*** Block opens ***

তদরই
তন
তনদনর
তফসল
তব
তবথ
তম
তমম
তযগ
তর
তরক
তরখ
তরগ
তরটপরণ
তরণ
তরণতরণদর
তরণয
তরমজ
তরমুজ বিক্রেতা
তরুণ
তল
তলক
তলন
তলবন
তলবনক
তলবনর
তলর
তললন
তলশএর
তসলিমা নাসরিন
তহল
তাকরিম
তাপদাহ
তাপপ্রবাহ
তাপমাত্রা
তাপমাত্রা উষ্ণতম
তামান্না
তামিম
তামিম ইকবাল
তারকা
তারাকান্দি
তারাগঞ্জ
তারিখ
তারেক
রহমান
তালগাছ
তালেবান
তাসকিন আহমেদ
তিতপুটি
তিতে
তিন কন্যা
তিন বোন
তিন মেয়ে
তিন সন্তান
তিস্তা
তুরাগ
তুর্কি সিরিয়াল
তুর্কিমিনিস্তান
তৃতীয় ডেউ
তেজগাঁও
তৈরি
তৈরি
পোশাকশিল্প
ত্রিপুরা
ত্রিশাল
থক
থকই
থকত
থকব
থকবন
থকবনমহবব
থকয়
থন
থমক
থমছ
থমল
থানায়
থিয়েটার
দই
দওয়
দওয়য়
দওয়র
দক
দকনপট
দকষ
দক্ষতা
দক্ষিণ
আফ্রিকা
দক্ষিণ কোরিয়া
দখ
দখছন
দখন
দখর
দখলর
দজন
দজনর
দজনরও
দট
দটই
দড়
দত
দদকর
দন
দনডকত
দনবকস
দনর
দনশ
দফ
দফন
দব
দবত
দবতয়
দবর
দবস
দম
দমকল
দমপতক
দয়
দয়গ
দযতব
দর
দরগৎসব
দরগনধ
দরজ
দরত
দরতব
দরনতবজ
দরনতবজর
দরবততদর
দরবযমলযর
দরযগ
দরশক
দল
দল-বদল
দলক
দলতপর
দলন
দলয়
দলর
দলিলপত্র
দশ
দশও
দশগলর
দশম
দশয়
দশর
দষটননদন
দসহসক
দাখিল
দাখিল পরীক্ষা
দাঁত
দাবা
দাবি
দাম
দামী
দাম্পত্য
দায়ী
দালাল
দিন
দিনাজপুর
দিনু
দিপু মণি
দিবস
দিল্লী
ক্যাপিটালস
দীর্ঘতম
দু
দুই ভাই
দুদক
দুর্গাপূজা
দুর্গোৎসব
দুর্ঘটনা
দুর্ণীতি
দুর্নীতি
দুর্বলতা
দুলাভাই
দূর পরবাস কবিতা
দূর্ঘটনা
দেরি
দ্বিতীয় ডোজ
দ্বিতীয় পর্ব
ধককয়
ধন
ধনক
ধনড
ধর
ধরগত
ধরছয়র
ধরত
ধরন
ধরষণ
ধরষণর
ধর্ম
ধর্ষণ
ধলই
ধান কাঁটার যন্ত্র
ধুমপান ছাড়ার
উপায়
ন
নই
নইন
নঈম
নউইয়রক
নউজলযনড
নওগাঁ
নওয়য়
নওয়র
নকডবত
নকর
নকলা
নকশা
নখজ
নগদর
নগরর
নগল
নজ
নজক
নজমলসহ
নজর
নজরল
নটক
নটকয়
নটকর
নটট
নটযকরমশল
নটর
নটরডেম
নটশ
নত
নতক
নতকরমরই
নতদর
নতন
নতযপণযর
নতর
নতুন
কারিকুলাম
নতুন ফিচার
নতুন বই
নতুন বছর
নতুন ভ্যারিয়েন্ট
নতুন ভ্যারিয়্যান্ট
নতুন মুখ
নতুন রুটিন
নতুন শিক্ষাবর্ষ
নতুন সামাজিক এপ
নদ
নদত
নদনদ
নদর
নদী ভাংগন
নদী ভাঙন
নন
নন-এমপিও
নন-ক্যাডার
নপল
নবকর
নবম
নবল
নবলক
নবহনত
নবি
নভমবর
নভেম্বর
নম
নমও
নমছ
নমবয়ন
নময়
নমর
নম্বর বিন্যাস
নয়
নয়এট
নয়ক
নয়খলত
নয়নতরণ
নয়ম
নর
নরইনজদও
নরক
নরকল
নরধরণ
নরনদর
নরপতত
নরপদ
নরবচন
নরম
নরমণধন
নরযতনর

*** Block closes ***

▸ **TASK ITEM**
Retype the material precisely, leaving out no line.

▸ **REPLY TO THE TASK**
তদরই
তন
তনদনর
তফসল
তব
তবথ
তম
তমম
তযগ
তর
তরক
তরখ
তরগ
তরটপরণ
তরণ
তরণতরণদর
তরণয
তরমজ
তরমুজ বিক্রেতা
তরুণ
তল
তলক
তলন
তলবন
তলবনক
তলবনর
তলর
তললন
তলশএর
তসলিমা নাসরিন
তহল
তাকরিম
তাপদাহ
তাপপ্রবাহ
তাপমাত্রা
তাপমাত্রা উষ্ণতম
তামান্না
তামিম
তামিম ইকবাল
তারকা
তারাকান্দি
তারাগঞ্জ
তারিখ
তারেক
রহমান
তালগাছ
তালেবান
তাসকিন আহমেদ
তিতপুটি
তিতে
তিন কন্যা
তিন বোন
তিন মেয়ে
তিন সন্তান
তিস্তা
তুরাগ
তুর্কি সিরিয়াল
তুর্কিমিনিস্তান
তৃতীয় ডেউ
তেজগাঁও
তৈরি
তৈরি
পোশাকশিল্প
ত্রিপুরা
ত্রিশাল
থক
থকই
থকত
থকব
থকবন
থকবনমহবব
থকয়
থন
থমক
থমছ
থমল
থানায়
থিয়েটার
দই
দওয়
দওয়য়
দওয়র
দক
দকনপট
দকষ
দক্ষতা
দক্ষিণ
আফ্রিকা
দক্ষিণ কোরিয়া
দখ
দখছন
দখন
দখর
দখলর
দজন
দজনর
দজনরও
দট
দটই
দড়
দত
দদকর
দন
দনডকত
দনবকস
দনর
দনশ
দফ
দফন
দব
দবত
দবতয়
দবর
দবস
দম
দমকল
দমপতক
দয়
দয়গ
দযতব
দর
দরগৎসব
দরগনধ
দরজ
দরত
দরতব
দরনতবজ
দরনতবজর
দরবততদর
দরবযমলযর
দরযগ
দরশক
দল
দল-বদল
দলক
দলতপর
দলন
দলয়
দলর
দলিলপত্র
দশ
দশও
দশগলর
দশম
দশয়
দশর
দষটননদন
দসহসক
দাখিল
দাখিল পরীক্ষা
দাঁত
দাবা
দাবি
দাম
দামী
দাম্পত্য
দায়ী
দালাল
দিন
দিনাজপুর
দিনু
দিপু মণি
দিবস
দিল্লী
ক্যাপিটালস
দীর্ঘতম
দু
দুই ভাই
দুদক
দুর্গাপূজা
দুর্গোৎসব
দুর্ঘটনা
দুর্ণীতি
দুর্নীতি
দুর্বলতা
দুলাভাই
দূর পরবাস কবিতা
দূর্ঘটনা
দেরি
দ্বিতীয় ডোজ
দ্বিতীয় পর্ব
ধককয়
ধন
ধনক
ধনড
ধর
ধরগত
ধরছয়র
ধরত
ধরন
ধরষণ
ধরষণর
ধর্ম
ধর্ষণ
ধলই
ধান কাঁটার যন্ত্র
ধুমপান ছাড়ার
উপায়
ন
নই
নইন
নঈম
নউইয়রক
নউজলযনড
নওগাঁ
নওয়য়
নওয়র
নকডবত
নকর
নকলা
নকশা
নখজ
নগদর
নগরর
নগল
নজ
নজক
নজমলসহ
নজর
নজরল
নটক
নটকয়
নটকর
নটট
নটযকরমশল
নটর
নটরডেম
নটশ
নত
নতক
নতকরমরই
নতদর
নতন
নতযপণযর
নতর
নতুন
কারিকুলাম
নতুন ফিচার
নতুন বই
নতুন বছর
নতুন ভ্যারিয়েন্ট
নতুন ভ্যারিয়্যান্ট
নতুন মুখ
নতুন রুটিন
নতুন শিক্ষাবর্ষ
নতুন সামাজিক এপ
নদ
নদত
নদনদ
নদর
নদী ভাংগন
নদী ভাঙন
নন
নন-এমপিও
নন-ক্যাডার
নপল
নবকর
নবম
নবল
নবলক
নবহনত
নবি
নভমবর
নভেম্বর
নম
নমও
নমছ
নমবয়ন
নময়
নমর
নম্বর বিন্যাস
নয়
নয়এট
নয়ক
নয়খলত
নয়নতরণ
নয়ম
নর
নরইনজদও
নরক
নরকল
নরধরণ
নরনদর
নরপতত
নরপদ
নরবচন
নরম
নরমণধন
নরযতনর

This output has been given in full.